● **ACTION ITEM**
Whenever the word "para" appears in a line of the listing, copy that line.

::::

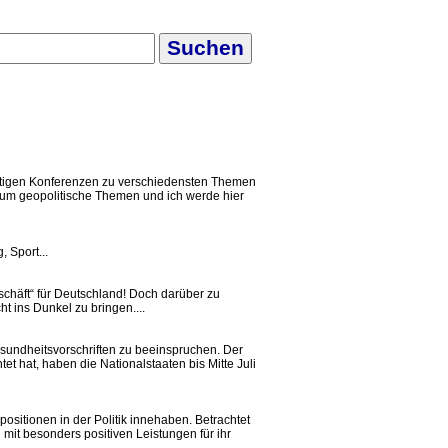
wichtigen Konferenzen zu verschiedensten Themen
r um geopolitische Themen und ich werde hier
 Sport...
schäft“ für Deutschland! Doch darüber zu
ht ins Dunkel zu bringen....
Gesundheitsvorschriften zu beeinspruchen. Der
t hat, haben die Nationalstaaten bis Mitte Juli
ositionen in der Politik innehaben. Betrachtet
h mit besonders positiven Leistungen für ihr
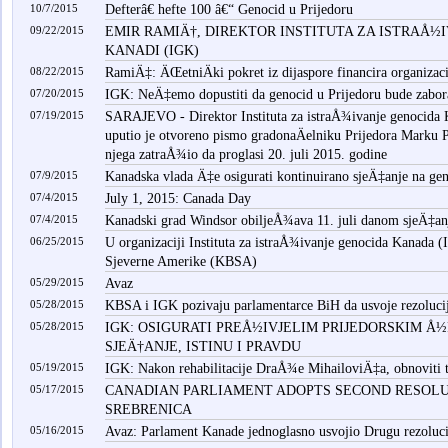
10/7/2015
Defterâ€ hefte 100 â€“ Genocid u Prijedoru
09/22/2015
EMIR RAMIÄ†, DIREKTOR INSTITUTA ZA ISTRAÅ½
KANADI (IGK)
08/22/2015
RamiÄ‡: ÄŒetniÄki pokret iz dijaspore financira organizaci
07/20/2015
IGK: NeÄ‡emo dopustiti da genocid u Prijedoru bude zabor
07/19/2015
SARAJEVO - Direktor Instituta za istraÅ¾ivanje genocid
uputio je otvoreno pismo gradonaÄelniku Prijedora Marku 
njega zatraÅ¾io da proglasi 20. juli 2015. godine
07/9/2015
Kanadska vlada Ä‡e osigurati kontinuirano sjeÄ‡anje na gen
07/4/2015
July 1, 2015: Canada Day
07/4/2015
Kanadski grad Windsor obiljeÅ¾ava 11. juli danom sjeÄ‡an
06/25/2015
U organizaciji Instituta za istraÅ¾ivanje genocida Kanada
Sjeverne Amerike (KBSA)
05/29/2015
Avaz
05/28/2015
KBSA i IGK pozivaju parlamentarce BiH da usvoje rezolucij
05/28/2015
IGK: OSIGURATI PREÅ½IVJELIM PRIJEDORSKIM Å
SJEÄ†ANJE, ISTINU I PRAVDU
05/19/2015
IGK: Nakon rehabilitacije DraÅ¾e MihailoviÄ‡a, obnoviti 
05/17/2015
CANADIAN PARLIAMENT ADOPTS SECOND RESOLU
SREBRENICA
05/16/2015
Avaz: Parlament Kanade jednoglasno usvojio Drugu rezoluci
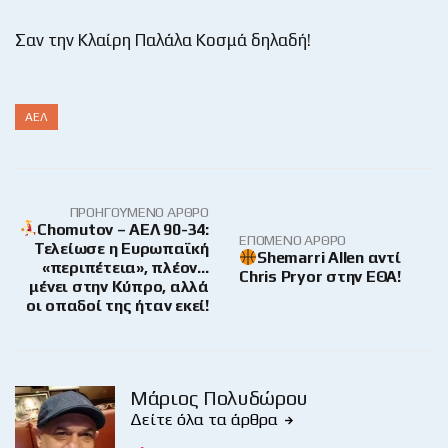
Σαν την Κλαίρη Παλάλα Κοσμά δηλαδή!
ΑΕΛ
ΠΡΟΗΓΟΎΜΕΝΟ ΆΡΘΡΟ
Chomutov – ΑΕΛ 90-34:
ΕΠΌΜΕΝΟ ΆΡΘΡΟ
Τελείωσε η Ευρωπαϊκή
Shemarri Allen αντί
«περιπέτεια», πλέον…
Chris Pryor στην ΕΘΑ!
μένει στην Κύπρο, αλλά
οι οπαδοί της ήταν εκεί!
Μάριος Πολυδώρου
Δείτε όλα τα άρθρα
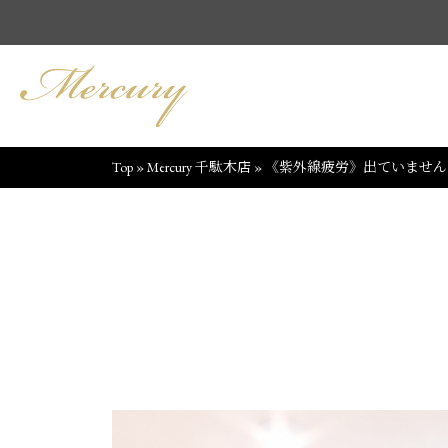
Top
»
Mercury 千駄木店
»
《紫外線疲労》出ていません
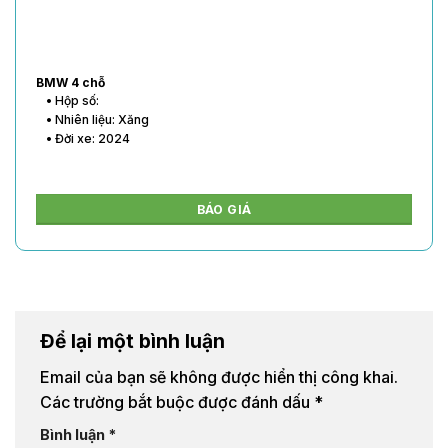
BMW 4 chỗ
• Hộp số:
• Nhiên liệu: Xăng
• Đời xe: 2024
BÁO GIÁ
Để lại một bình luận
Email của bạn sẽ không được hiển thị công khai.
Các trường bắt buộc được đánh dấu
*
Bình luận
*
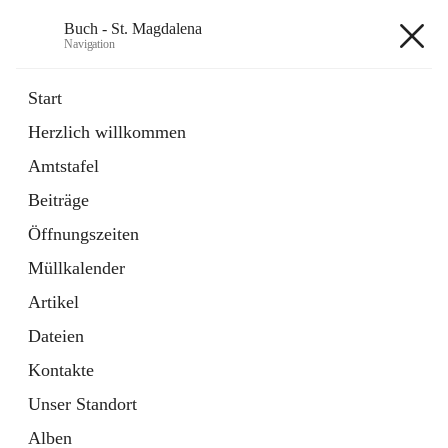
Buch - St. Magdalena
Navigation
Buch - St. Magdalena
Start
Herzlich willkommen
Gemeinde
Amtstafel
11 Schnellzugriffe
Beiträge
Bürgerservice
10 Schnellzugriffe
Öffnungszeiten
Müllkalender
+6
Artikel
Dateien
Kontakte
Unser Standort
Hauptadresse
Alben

::::

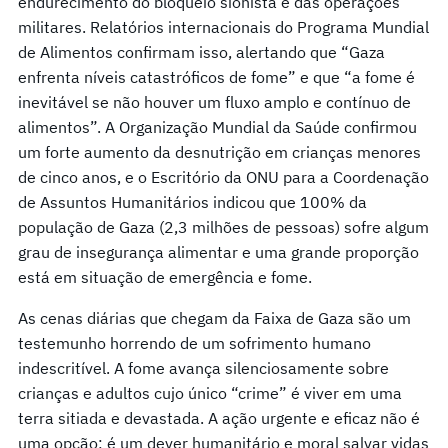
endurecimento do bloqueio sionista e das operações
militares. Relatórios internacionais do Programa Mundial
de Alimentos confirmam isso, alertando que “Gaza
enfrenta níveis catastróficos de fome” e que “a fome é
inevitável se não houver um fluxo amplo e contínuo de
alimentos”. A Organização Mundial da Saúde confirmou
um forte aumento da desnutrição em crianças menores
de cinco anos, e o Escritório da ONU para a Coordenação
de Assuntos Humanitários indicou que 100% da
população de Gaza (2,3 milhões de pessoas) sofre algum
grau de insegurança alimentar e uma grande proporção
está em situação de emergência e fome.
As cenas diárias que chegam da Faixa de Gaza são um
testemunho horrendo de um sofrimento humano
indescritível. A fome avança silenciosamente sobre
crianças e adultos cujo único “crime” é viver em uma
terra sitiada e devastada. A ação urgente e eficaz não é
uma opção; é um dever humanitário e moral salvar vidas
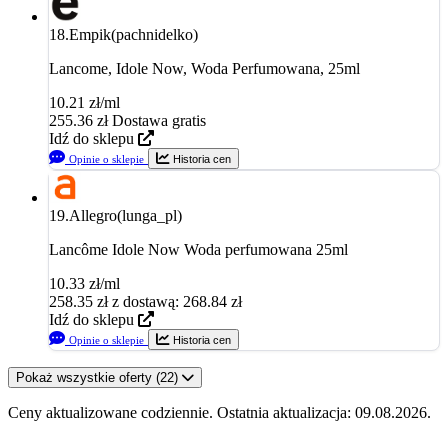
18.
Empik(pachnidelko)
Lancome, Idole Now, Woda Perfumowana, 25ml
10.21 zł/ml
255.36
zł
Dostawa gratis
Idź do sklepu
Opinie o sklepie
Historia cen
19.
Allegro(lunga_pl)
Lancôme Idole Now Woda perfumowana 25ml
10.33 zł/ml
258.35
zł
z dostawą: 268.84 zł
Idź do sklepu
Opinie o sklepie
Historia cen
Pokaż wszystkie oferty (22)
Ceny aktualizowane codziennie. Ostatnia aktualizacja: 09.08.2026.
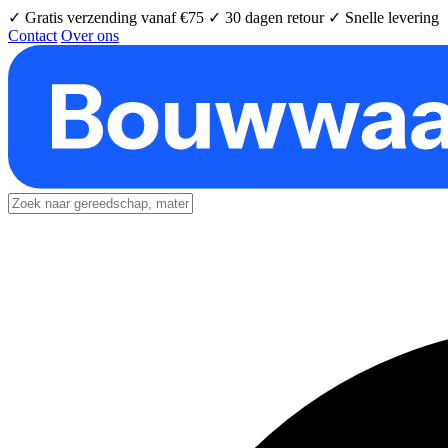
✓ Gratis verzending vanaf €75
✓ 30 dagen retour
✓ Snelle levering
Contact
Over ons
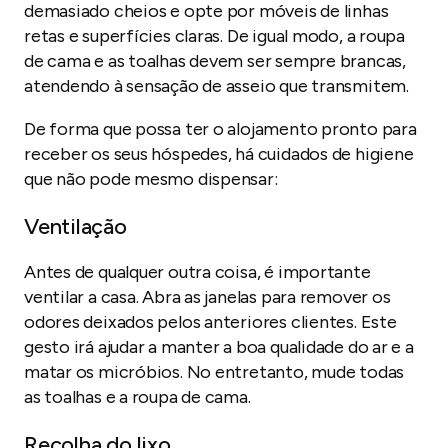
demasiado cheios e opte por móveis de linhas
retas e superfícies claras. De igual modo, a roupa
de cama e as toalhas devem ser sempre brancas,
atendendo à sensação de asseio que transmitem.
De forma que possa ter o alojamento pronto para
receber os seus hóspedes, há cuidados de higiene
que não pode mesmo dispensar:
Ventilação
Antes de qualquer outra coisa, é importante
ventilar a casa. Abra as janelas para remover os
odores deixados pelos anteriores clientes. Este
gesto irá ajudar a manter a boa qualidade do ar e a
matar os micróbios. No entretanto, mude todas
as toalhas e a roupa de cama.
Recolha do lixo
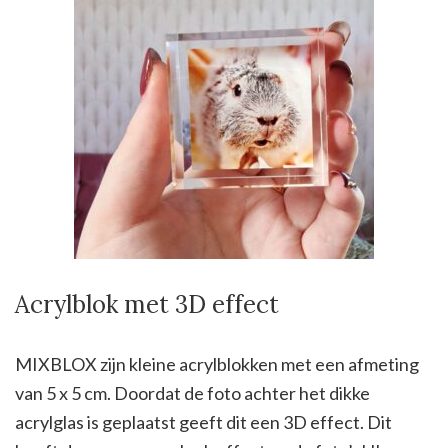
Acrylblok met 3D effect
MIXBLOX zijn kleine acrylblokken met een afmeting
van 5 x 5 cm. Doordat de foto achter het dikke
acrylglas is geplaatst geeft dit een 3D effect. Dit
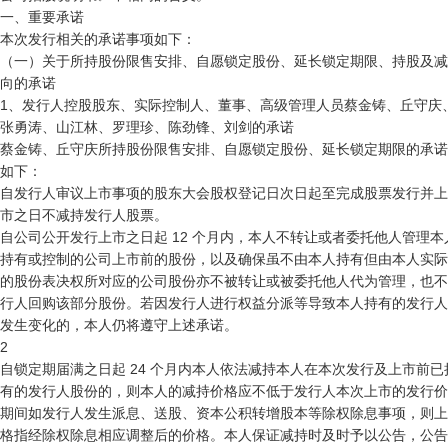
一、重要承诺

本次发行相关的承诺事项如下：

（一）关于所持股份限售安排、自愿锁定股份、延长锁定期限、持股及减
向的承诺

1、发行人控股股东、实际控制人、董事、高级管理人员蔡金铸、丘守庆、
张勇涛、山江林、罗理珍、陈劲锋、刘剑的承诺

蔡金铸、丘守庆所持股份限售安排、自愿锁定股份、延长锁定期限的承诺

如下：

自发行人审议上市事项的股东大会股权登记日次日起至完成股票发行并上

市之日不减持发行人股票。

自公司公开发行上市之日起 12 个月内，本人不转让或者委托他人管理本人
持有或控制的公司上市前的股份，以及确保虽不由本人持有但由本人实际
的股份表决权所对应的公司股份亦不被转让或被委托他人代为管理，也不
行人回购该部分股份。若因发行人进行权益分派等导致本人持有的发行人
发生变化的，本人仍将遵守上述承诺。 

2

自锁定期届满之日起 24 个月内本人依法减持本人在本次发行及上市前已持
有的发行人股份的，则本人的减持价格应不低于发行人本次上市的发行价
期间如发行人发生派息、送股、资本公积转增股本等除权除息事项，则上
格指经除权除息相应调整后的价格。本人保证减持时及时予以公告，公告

::::

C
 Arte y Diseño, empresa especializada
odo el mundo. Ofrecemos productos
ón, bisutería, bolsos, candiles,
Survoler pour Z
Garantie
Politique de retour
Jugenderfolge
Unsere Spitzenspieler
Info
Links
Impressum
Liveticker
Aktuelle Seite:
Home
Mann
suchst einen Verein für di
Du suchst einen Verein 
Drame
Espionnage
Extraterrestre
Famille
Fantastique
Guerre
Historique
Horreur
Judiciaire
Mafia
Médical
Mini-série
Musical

::::

● **FINISHED EXERCISE**
de cinco anos, e o Escritório da ONU para a Coordenação
De forma que possa ter o alojamento pronto para
ventilar a casa. Abra as janelas para remover os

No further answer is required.